Typing on the phone was a delight. The keyboard is fluid and responsive, and I was quite pleased as my fingers glided over the keys like butter. Be it texting, posting on Facebook, or using the browser, the keyboard delivered a really smooth typing experience.
I found the Windows 7.5 user interface quite minimalistic. Easy to operate and navigate around, you don’t really need a manual to learn how to get around the software. All you need to do is pick up the phone and simply start using it.
One thing that did bug me though was the accessibility of menus. It takes you a few minutes, and several clicks, to figure out how you can change the preferences on the People hub app, for example.
Social features and App market
This brings us to what we believe is the most striking feature: the People hub app. Believe me when I say this – and I was quite surprised too – it took less than 30 seconds for the phone to fetch and setup all my social media contacts on the phone, and integrate it with the phone’s built-in social feature. All I had to do was enter my Facebook login details, and all my friends were automatically integrated as contacts into the phone, ready to be accessible directly from the People Hub app.
Not only does it integrate your social media contacts, even the phone’s Gallery automatically downloads and syncs with your Facebook pictures. You don’t have to even open Facebook to browse through your friends’ photos – you can do it right through the Pictures Gallery.
A conveniently-placed ‘Me’ app tile brings you your notifications from all your social media accounts combined in one place. If all this integration sounds useless to you (it shouldn’t by the way, if you prefer innovation) you can always use the Facebook app from the marketplace rather than integrating your account with the phone’s social features.
This brings us to the burning issue that may make or break things for Windows phones: the App Market. The sheer number of applications available on Apple’s App Store and Google Play is simply far ahead of what Microsoft has been able to offer on its Marketplace.

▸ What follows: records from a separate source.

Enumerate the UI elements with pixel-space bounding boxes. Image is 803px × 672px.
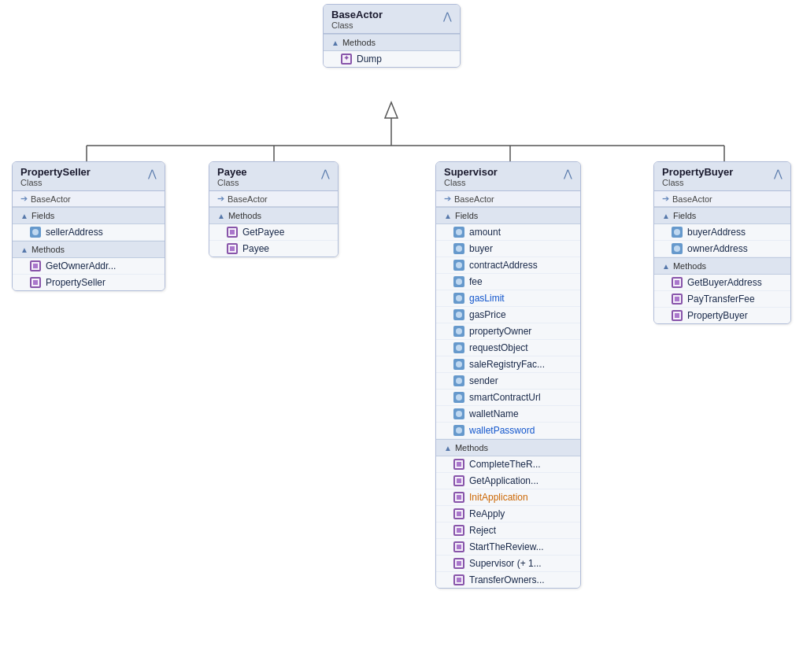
payee-methods-section: ▲ Methods (209, 207, 338, 224)
supervisor-field-sender[interactable]: sender (436, 373, 580, 390)
supervisor-field-fee[interactable]: fee (436, 274, 580, 290)
contractaddress-icon (453, 260, 464, 271)
property-buyer-method-constructor[interactable]: PropertyBuyer (654, 308, 790, 323)
supervisor-method-reject[interactable]: Reject (436, 522, 580, 539)
smartcontracturl-icon (453, 392, 464, 403)
supervisor-field-propertyowner[interactable]: propertyOwner (436, 323, 580, 340)
dump-icon (341, 54, 352, 65)
getbuyeraddress-icon (672, 277, 683, 288)
supervisor-method-startthereview[interactable]: StartTheReview... (436, 539, 580, 556)
paytransferfee-icon (672, 294, 683, 305)
supervisor-method-getapplication[interactable]: GetApplication... (436, 473, 580, 489)
supervisor-field-contractaddress[interactable]: contractAddress (436, 257, 580, 274)
baseactor-name: BaseActor (331, 9, 383, 20)
propertyowner-icon (453, 326, 464, 337)
property-seller-card: PropertySeller Class ⋀ ➔ BaseActor ▲ Fie… (12, 161, 165, 291)
fee-icon (453, 276, 464, 287)
completether-icon (453, 459, 464, 470)
connectors-svg (0, 0, 803, 672)
property-seller-field-selleraddress[interactable]: sellerAddress (13, 224, 165, 241)
getowneraddr-icon (30, 260, 41, 271)
supervisor-method-transferowners[interactable]: TransferOwners... (436, 572, 580, 588)
supervisor-type: Class (444, 178, 498, 187)
payee-method-constructor[interactable]: Payee (209, 241, 338, 257)
supervisor-field-buyer[interactable]: buyer (436, 241, 580, 257)
property-seller-header: PropertySeller Class ⋀ (13, 162, 165, 191)
payee-collapse-icon[interactable]: ⋀ (321, 168, 330, 179)
supervisor-method-reapply[interactable]: ReApply (436, 506, 580, 522)
walletname-icon (453, 408, 464, 419)
property-seller-fields-section: ▲ Fields (13, 207, 165, 224)
propertybuyer-method-icon (672, 310, 683, 321)
property-buyer-name: PropertyBuyer (662, 166, 733, 178)
supervisor-method-completether[interactable]: CompleteTheR... (436, 456, 580, 473)
startthereview-icon (453, 541, 464, 552)
property-buyer-fields-section: ▲ Fields (654, 207, 790, 224)
reject-icon (453, 525, 464, 536)
property-buyer-card: PropertyBuyer Class ⋀ ➔ BaseActor ▲ Fiel… (653, 161, 791, 324)
requestobject-icon (453, 342, 464, 353)
buyer-icon (453, 243, 464, 254)
baseactor-card: BaseActor Class ⋀ ▲ Methods Dump (323, 4, 461, 68)
amount-icon (453, 227, 464, 238)
property-buyer-methods-section: ▲ Methods (654, 257, 790, 275)
property-buyer-type: Class (662, 178, 733, 187)
payee-header: Payee Class ⋀ (209, 162, 338, 191)
supervisor-inherit: ➔ BaseActor (436, 191, 580, 207)
property-seller-method-constructor[interactable]: PropertySeller (13, 275, 165, 290)
property-buyer-field-owneraddress[interactable]: ownerAddress (654, 241, 790, 257)
initapplication-icon (453, 492, 464, 503)
payee-inherit: ➔ BaseActor (209, 191, 338, 207)
supervisor-field-walletpassword[interactable]: walletPassword (436, 423, 580, 439)
reapply-icon (453, 508, 464, 519)
owneraddress-icon (672, 243, 683, 254)
supervisor-collapse-icon[interactable]: ⋀ (564, 168, 572, 179)
property-seller-type: Class (20, 178, 91, 187)
supervisor-fields-section: ▲ Fields (436, 207, 580, 224)
diagram-container: BaseActor Class ⋀ ▲ Methods Dump Propert… (0, 0, 803, 672)
property-buyer-method-paytransferfee[interactable]: PayTransferFee (654, 291, 790, 308)
walletpassword-icon (453, 425, 464, 436)
property-buyer-inherit: ➔ BaseActor (654, 191, 790, 207)
buyeraddress-icon (672, 227, 683, 238)
payee-method-getpayee[interactable]: GetPayee (209, 224, 338, 241)
transferowners-icon (453, 574, 464, 585)
supervisor-field-requestobject[interactable]: requestObject (436, 340, 580, 356)
property-buyer-method-getbuyeraddress[interactable]: GetBuyerAddress (654, 275, 790, 291)
property-seller-method-getowneraddr[interactable]: GetOwnerAddr... (13, 258, 165, 275)
payee-name: Payee (217, 166, 247, 178)
supervisor-field-gaslimit[interactable]: gasLimit (436, 290, 580, 307)
supervisor-card: Supervisor Class ⋀ ➔ BaseActor ▲ Fields … (435, 161, 581, 589)
baseactor-method-dump[interactable]: Dump (324, 51, 460, 67)
supervisor-methods-section: ▲ Methods (436, 439, 580, 456)
baseactor-collapse-icon[interactable]: ⋀ (443, 10, 452, 22)
gaslimit-icon (453, 293, 464, 304)
supervisor-method-initapplication[interactable]: InitApplication (436, 489, 580, 506)
supervisor-field-gasprice[interactable]: gasPrice (436, 307, 580, 323)
getapplication-icon (453, 475, 464, 486)
payee-method-icon (227, 243, 238, 254)
property-buyer-collapse-icon[interactable]: ⋀ (774, 168, 783, 179)
getpayee-icon (227, 227, 238, 238)
supervisor-method-icon (453, 558, 464, 569)
property-seller-methods-section: ▲ Methods (13, 241, 165, 258)
property-seller-collapse-icon[interactable]: ⋀ (148, 168, 157, 179)
property-buyer-field-buyeraddress[interactable]: buyerAddress (654, 224, 790, 241)
baseactor-methods-section: ▲ Methods (324, 34, 460, 51)
supervisor-name: Supervisor (444, 166, 498, 178)
baseactor-body: ▲ Methods Dump (324, 34, 460, 67)
baseactor-type: Class (331, 20, 383, 30)
supervisor-field-saleregistryfac[interactable]: saleRegistryFac... (436, 356, 580, 373)
supervisor-field-walletname[interactable]: walletName (436, 406, 580, 423)
supervisor-field-amount[interactable]: amount (436, 224, 580, 241)
supervisor-header: Supervisor Class ⋀ (436, 162, 580, 191)
supervisor-method-constructor[interactable]: Supervisor (+ 1... (436, 556, 580, 572)
baseactor-header: BaseActor Class ⋀ (324, 5, 460, 34)
property-buyer-header: PropertyBuyer Class ⋀ (654, 162, 790, 191)
property-seller-name: PropertySeller (20, 166, 91, 178)
svg-marker-6 (385, 102, 398, 118)
property-seller-inherit: ➔ BaseActor (13, 191, 165, 207)
gasprice-icon (453, 309, 464, 320)
payee-card: Payee Class ⋀ ➔ BaseActor ▲ Methods GetP… (209, 161, 339, 257)
supervisor-field-smartcontracturl[interactable]: smartContractUrl (436, 390, 580, 406)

Although the 900 is a good phone, Nokia still has a long way to go to dominate the smartphone arena. Compared to its newborn cousin, the 900 lacks NFC functionality, wireless charging capabilities, improved computing power, and most importantly, an update to Windows 8.
Though the Lumia 900 is not at all a bad toy to play with if you’re the impatient geek, I would suggest waiting for the 920 to be made available in Pakistan before you make the plunge for a Windows Phone.